Da sottolineare come dal 2015 in poi il Twin Ring Motegi abbia visto sempre il binomio Ducati-Honda alternarsi sul gradino più alto del podio. In particolare, i giapponesi hanno trionfato in ben quattro occasioni su sei GP disputati, tre volte con Marc Marquez (2016, 2018, 2019) e una con Dani Pedrosa (2015), mentre la Casa di Borgo Panigale qui ha colto la vittoria nel 2017 e nel 2022, rispettivamente con Andrea Dovizioso e Jack Miller [ricordiamo che non si è corso in Giappone nel bienno 2020-2021 per via delle restrizioni della pandemia, ndr].

Il Twin Ring Motegi

Il circuito di Motegi sorge nelle vicinanze dell’omonima città giapponese, a circa 160km da Tokyo, ed è denominato ufficialmente Twin Ring Motegi per via dei due circuiti presenti all’interno della struttura: un ovale di 2.493 m e uno stradale di 4.801 m (con ben tre diverse configurazioni).

Costruito nel 1997 su volontà di Honda, il tracciato nasce come pista per test privati della Casa giapponese per diventare il punto di riferimento per le gare della MotoGP. È infatti presente nel calendario del Motomondiale dal 1999; dal 2000 al 2003, come detto, ha ospitato il GP del Pacifico [il GP del Giappone si è corso a Suzuka, ndr], per poi diventare il tracciato di riferimento per il GP nazionale a partire dal 2004 fino ad oggi [ad eccezione del biennio 2020-2021 a causa della pandemia di Covid, ndr].

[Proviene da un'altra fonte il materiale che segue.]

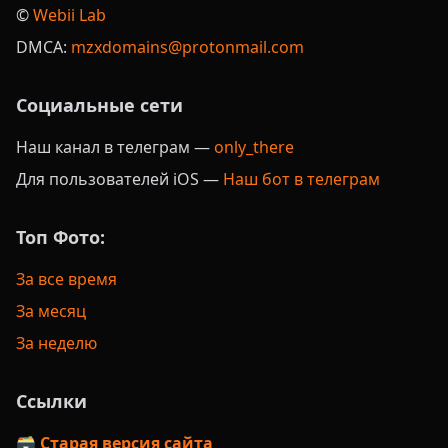
©️
Webii Lab
DMCA:
mzxdomains@protonmail.com
Социальные сети
Наш канал в телеграм —
only_there
Для пользователей iOS —
Наш бот в телеграм
Топ Фото:
За все время
За месяц
За неделю
Ссылки
🗃️ Старая версия сайта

La pista su cui si disputa il GP si snoda in senso orario per 4.796 m e presenta un totale di 14 curve, di cui 6 a sinistra e 8 a destra. Il tracciato, abbastanza tortuoso, mette a dura prova i freni: la presenza di curve lente intervallate da rettilinei di media lunghezza, infatti, rende difficile il raffreddamento dell’impianto frenante. A ciò si aggiungono anche le violenti staccate, dovute sia al layout del circuito stesso, sia all’aggressività dell’asfalto.